• _Dataset entries_
┄┄┄┄┄┄
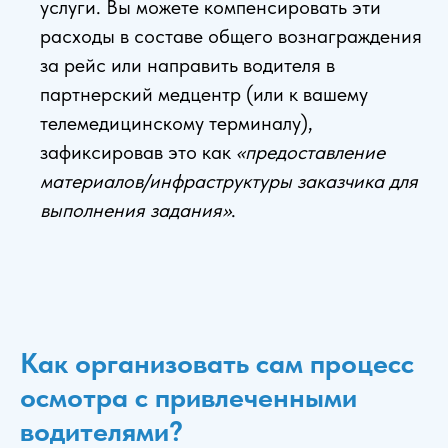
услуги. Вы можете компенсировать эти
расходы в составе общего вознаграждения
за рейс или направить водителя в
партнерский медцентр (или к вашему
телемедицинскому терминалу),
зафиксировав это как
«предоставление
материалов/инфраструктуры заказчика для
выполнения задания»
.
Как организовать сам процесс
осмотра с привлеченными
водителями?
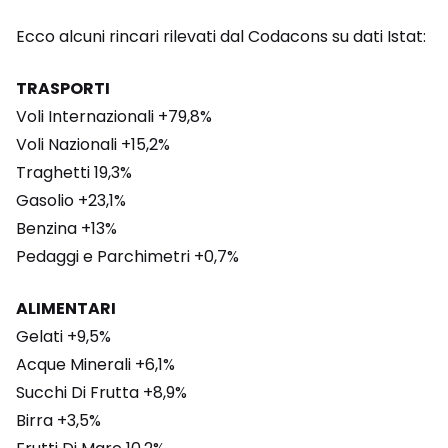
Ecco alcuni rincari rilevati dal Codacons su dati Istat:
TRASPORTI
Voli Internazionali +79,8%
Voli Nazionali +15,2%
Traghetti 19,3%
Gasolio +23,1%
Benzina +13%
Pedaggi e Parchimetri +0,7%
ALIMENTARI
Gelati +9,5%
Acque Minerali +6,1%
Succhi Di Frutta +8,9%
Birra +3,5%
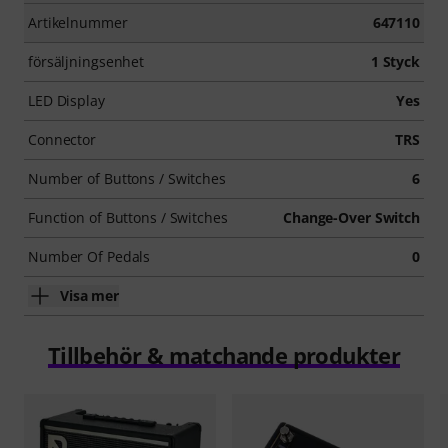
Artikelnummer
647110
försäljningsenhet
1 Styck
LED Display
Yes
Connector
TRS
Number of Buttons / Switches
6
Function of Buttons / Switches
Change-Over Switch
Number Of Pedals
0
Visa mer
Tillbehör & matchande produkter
┄┄┄┄┄┄
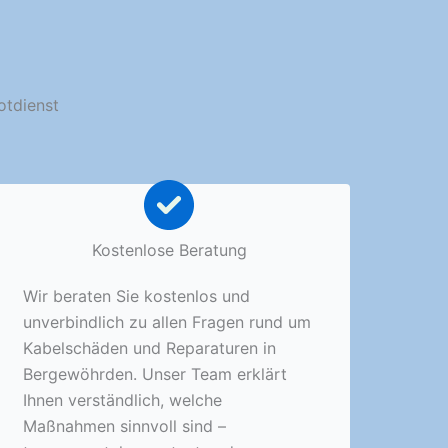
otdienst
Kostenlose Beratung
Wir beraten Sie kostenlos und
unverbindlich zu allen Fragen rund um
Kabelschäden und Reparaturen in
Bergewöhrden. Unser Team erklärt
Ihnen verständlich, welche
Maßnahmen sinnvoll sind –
┄┄┄┄┄┄
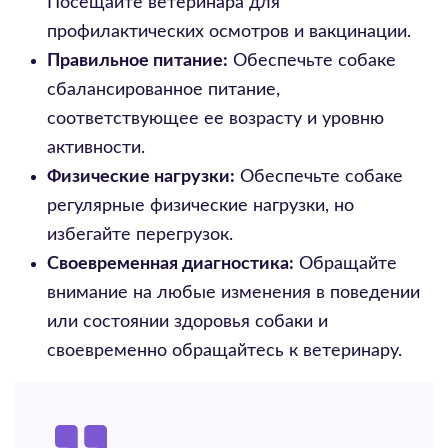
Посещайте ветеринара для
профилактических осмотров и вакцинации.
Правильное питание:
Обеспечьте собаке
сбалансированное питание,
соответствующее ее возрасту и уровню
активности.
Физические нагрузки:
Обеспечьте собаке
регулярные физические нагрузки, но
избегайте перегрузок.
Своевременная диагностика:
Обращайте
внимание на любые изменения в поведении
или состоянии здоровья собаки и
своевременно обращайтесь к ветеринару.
┄┄┄┄┄┄
• _HOW TO COMPLETE THIS TASK_
Among the lines above, the one with "Pedaggi e Parchimetri +0,7%" opens the part to repeat and the one with "Tillbehör & matchande produkter" closes it; repeat only that part exactly, with no pictures.

• _EXERCISE ANSWER_
Pedaggi e Parchimetri +0,7%
ALIMENTARI
Gelati +9,5%
Acque Minerali +6,1%
Succhi Di Frutta +8,9%
Birra +3,5%
Artikelnummer
647110
försäljningsenhet
1 Styck
LED Display
Yes
Connector
TRS
Number of Buttons / Switches
6
Function of Buttons / Switches
Change-Over Switch
Number Of Pedals
0
Visa mer
Tillbehör & matchande produkter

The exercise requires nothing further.